• **WORK INSTRUCTIONS**: When you reach the line in the listing below that contains "kampioen na ongeslagen seizoen", begin returning lines exactly as written, and stop after the line that contains "Gemeente financiert onderzoek naar". Return no other lines.

• **AVAILABLE DATA**:
------------------------------------------------------------------------
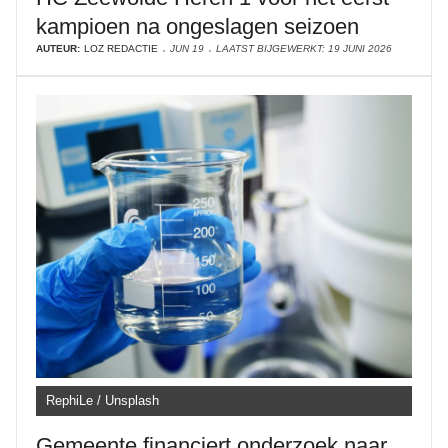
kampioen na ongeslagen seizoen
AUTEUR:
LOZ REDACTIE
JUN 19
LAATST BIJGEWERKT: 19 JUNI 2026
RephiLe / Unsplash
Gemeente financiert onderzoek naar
------------------------------------------------------------------------
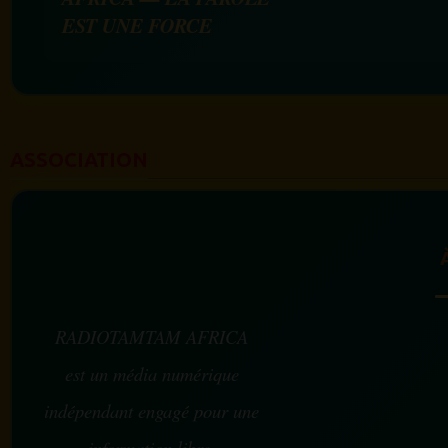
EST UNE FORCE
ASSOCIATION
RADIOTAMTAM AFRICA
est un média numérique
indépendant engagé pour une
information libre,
------------------------------------------------------------------------
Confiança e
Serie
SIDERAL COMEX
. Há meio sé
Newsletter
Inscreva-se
------------------------------------------------------------------------
• **RESPONSE TO THE TASK**:
kampioen na ongeslagen seizoen
AUTEUR:
LOZ REDACTIE
JUN 19
LAATST BIJGEWERKT: 19 JUNI 2026
RephiLe / Unsplash
Gemeente financiert onderzoek naar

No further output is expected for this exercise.